*** Opening Input material ***

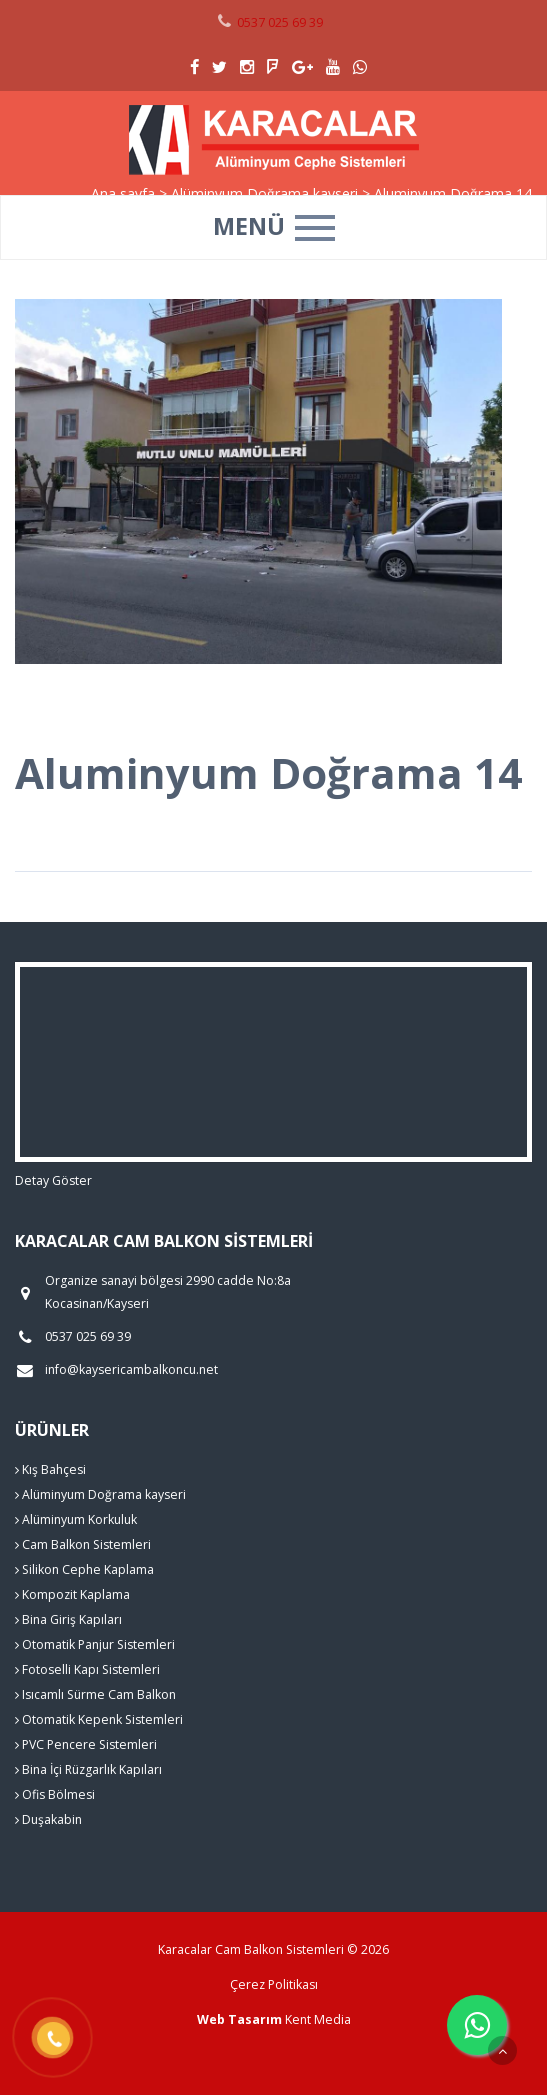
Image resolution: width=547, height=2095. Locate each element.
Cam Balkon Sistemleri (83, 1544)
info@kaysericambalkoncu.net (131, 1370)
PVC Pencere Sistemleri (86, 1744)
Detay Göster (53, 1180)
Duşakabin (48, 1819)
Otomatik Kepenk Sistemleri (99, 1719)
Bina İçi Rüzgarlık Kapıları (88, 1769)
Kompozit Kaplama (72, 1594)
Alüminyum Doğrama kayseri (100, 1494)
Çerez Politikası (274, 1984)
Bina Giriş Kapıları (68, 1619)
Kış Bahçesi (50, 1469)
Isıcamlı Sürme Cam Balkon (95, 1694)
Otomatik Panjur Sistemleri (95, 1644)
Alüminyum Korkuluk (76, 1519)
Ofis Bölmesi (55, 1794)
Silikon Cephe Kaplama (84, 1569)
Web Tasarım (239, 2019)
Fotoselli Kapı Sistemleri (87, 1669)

*** Closing Input material ***

Assigned task> Would you transcribe all of the data exactly, omitting any pictures?

Task output>
Image resolution: width=547, height=2095. Locate each element.
Cam Balkon Sistemleri (83, 1544)
info@kaysericambalkoncu.net (131, 1370)
PVC Pencere Sistemleri (86, 1744)
Detay Göster (53, 1180)
Duşakabin (48, 1819)
Otomatik Kepenk Sistemleri (99, 1719)
Bina İçi Rüzgarlık Kapıları (88, 1769)
Kompozit Kaplama (72, 1594)
Alüminyum Doğrama kayseri (100, 1494)
Çerez Politikası (274, 1984)
Bina Giriş Kapıları (68, 1619)
Kış Bahçesi (50, 1469)
Isıcamlı Sürme Cam Balkon (95, 1694)
Otomatik Panjur Sistemleri (95, 1644)
Alüminyum Korkuluk (76, 1519)
Ofis Bölmesi (55, 1794)
Silikon Cephe Kaplama (84, 1569)
Web Tasarım (239, 2019)
Fotoselli Kapı Sistemleri (87, 1669)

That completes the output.